Bug 94409 - update-mime-database writes wrong literal count to mime.cache
Summary: update-mime-database writes wrong literal count to mime.cache
Status: RESOLVED FIXED
Alias: None
Product: shared-mime-info
Classification: Unclassified
Component: general (show other bugs)
Version: unspecified
Hardware: Other All
: high major
Assignee: Shared Mime Info group
QA Contact:
URL:
Whiteboard:
Keywords:
Depends on:
Blocks:
 
Reported: 2016-03-05 23:16 UTC by Roman
Modified: 2016-09-20 13:38 UTC (History)
2 users (show)

See Also:
i915 platform:
i915 features:


Attachments
example which produces wrong literal count (424 bytes, text/plain)
2016-03-05 23:16 UTC, Roman
Details
Write the correct length for literal and glob lists to the cache (1.72 KB, patch)
2016-07-11 20:01 UTC, Matthias Clasen
Details | Splinter Review
Fix for literal/glob patterns counting with no breaking other code (955 bytes, patch)
2016-07-16 21:03 UTC, Roman
Details | Splinter Review
upated patch (1.81 KB, patch)
2016-07-21 17:45 UTC, Matthias Clasen
Details | Splinter Review

Description Roman 2016-03-05 23:16:45 UTC
Created attachment 122122 [details]
example which produces wrong literal count

It seems like update-mime-database writes the count of different literals to mime.cache, while it should write its number in conjunction with mime types (LiteralEntry in spec) 

E.g. if many mime types have the same literal pattern, they will be counted as one.

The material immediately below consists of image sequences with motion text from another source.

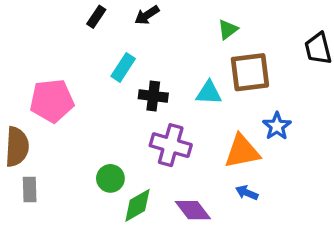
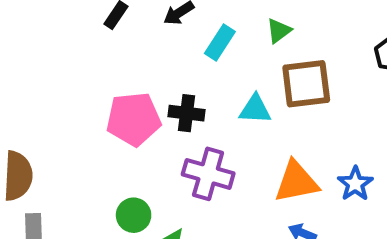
cyan rectangle: (123, 67) -> (220, 43), moved
pink pentagon: (52, 101) -> (134, 119), moved
blue star: (277, 126) -> (355, 184), moved

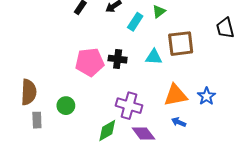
green triangle: (279, 31) -> (159, 11), moved
purple cross: (208, 174) -> (129, 106), moved
green circle: (134, 215) -> (66, 106), moved

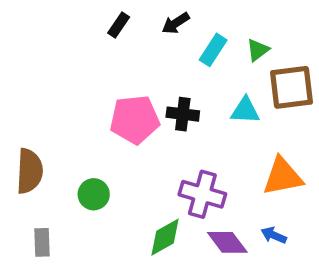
green triangle: (159, 11) -> (258, 50), moved
gray rectangle: (37, 120) -> (42, 242), moved
blue arrow: (179, 122) -> (274, 235), moved

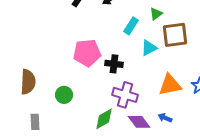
cyan rectangle: (213, 50) -> (131, 26), moved
cyan triangle: (245, 111) -> (149, 48), turned -30
black cross: (183, 114) -> (114, 64), moved

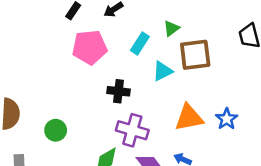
pink pentagon: (87, 53) -> (90, 47), moved

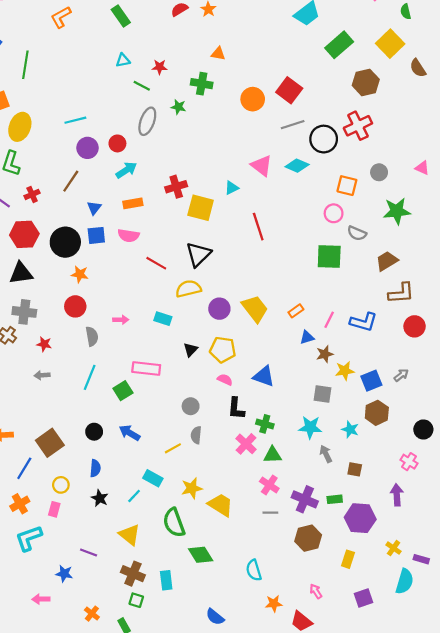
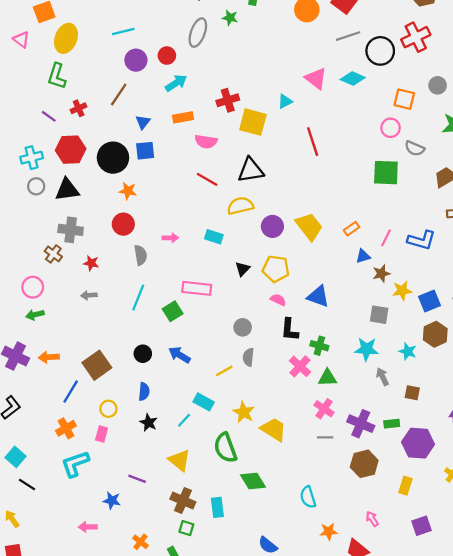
pink semicircle: (128, 235) -> (206, 142), moved
black triangle: (198, 254) -> (251, 170), turned 36
yellow star: (192, 488) -> (244, 412), turned -30

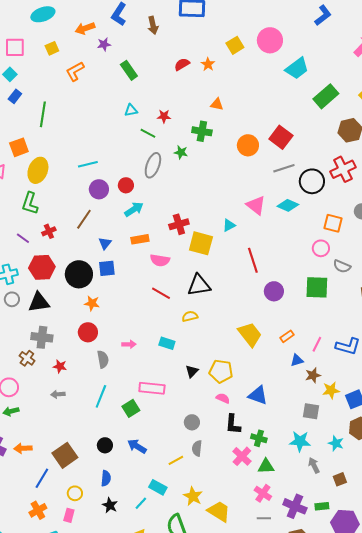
yellow semicircle: (240, 206) -> (190, 316), size x0.7
purple circle: (272, 226) -> (274, 291), moved
brown square: (412, 393) -> (340, 479), turned -32

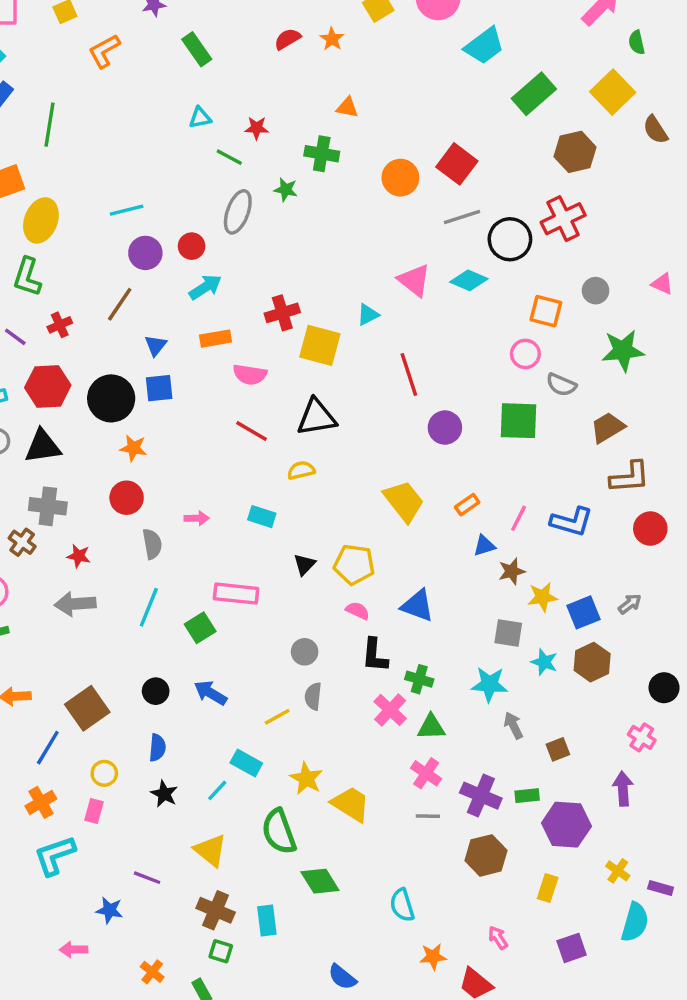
gray arrow: (58, 394) -> (75, 604), size x1.6
cyan star: (336, 443) -> (544, 662), moved

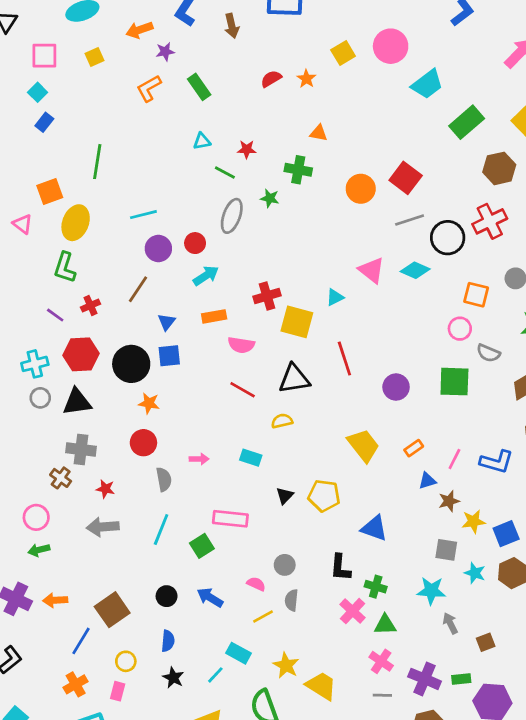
orange L-shape: (104, 51) -> (149, 88), moved
green line: (50, 125) -> (97, 162), moved
red line: (409, 374) -> (344, 358), moved
pink semicircle: (358, 611) -> (256, 584), moved

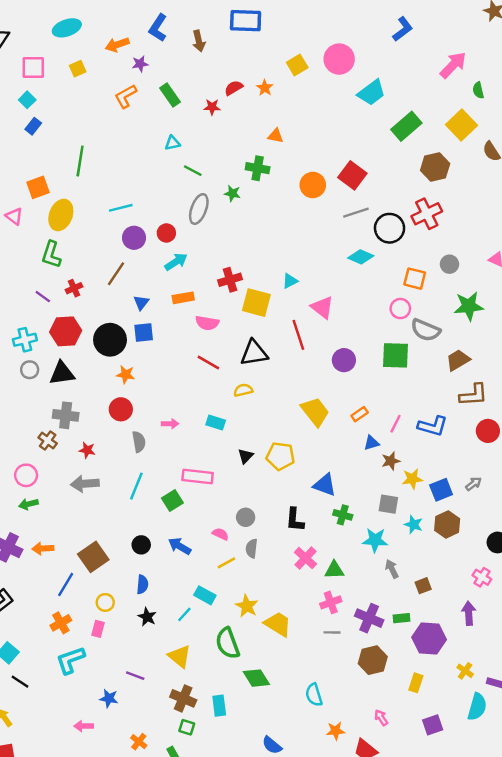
red star: (247, 149) -> (212, 107), moved
pink triangle: (372, 270) -> (322, 307), moved
gray semicircle: (488, 353) -> (426, 330), size x1.4
green cross: (376, 587) -> (343, 515), moved
pink cross: (381, 661) -> (331, 602), turned 36

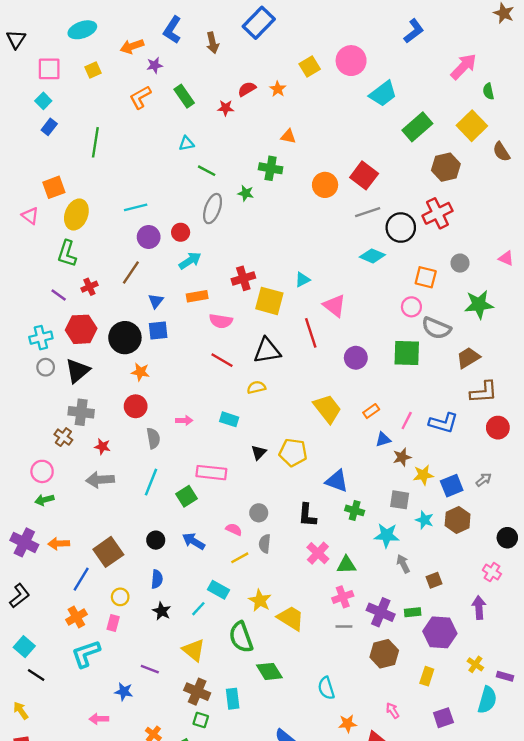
blue rectangle: (246, 21) -> (259, 23), turned -48
green line: (80, 161) -> (95, 142), moved
black triangle: (62, 373) -> (78, 371), turned -32

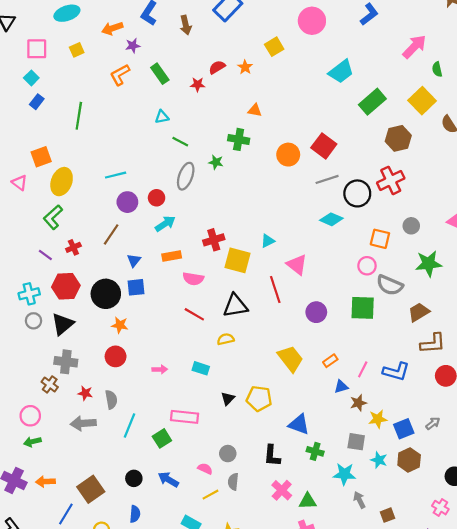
pink circle: (351, 61) -> (312, 21), moved
green L-shape: (67, 254) -> (53, 217), turned 30
gray semicircle: (153, 438) -> (111, 400), moved

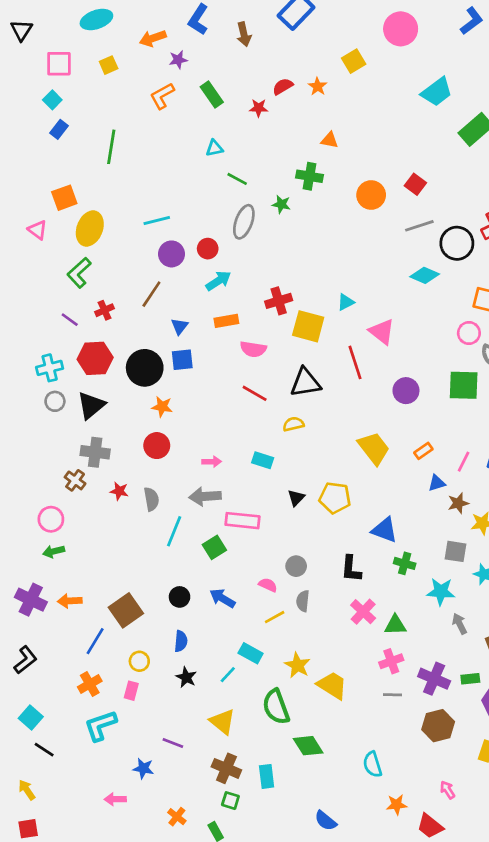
red square: (324, 146) -> (415, 184), size x0.7
gray arrow: (83, 423) -> (205, 496), moved

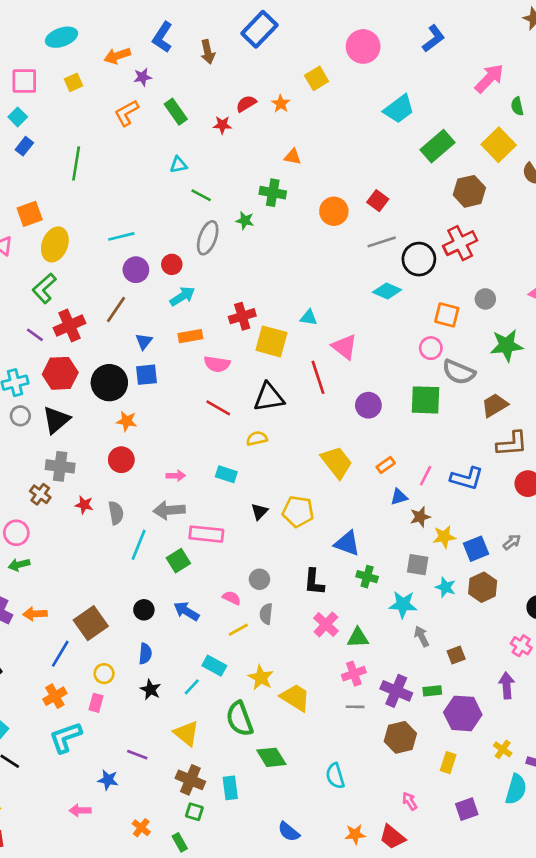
cyan triangle: (346, 302) -> (309, 318), turned 36
red cross: (105, 310) -> (69, 326), size x1.6
orange star: (397, 805) -> (355, 834), moved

See example in the attachment. It has two mime types.
text/x-cmake has glob-deleteall and CMakeLists.txt, hence two literal patterns.
text/x-dsrc has glob-deletall, hence one literal pattern.
So 2 different literal patterns in total, but these must be 3 literal entries:

text/x-cmake __NOGLOBS__
text/x-dsrc  __NOGLOBS__
text/x-cmake CMakeLists.txt

literal count must be 3 upon updating.
Start update-mime-database with -V flag (verbose). It will show in which position literal globs were written. Open mime.cache in hex editor, go to this position, it will have 00 00 00 02 value.
Comment 1 Roman 2016-07-08 12:57:40 UTC
Can anyone look at it? This is serious bug for me.
Comment 2 Matthias Clasen 2016-07-11 12:49:09 UTC
Can you describe what misbehavior this causes ? E.g. do you have a program that crashes due to this ?
Comment 3 Roman 2016-07-11 13:52:40 UTC
(In reply to Matthias Clasen from comment #2)
> Can you describe what misbehavior this causes ? E.g. do you have a program
> that crashes due to this ?

I have a library (my own implementation of shared mime database spec) that detects MIME types via mime.cache files. For now it can't read literal patterns properly because update-mime-database writes wrong number of literals into generated mime.cache, hence it's unable to detect MIME type properly in some cases.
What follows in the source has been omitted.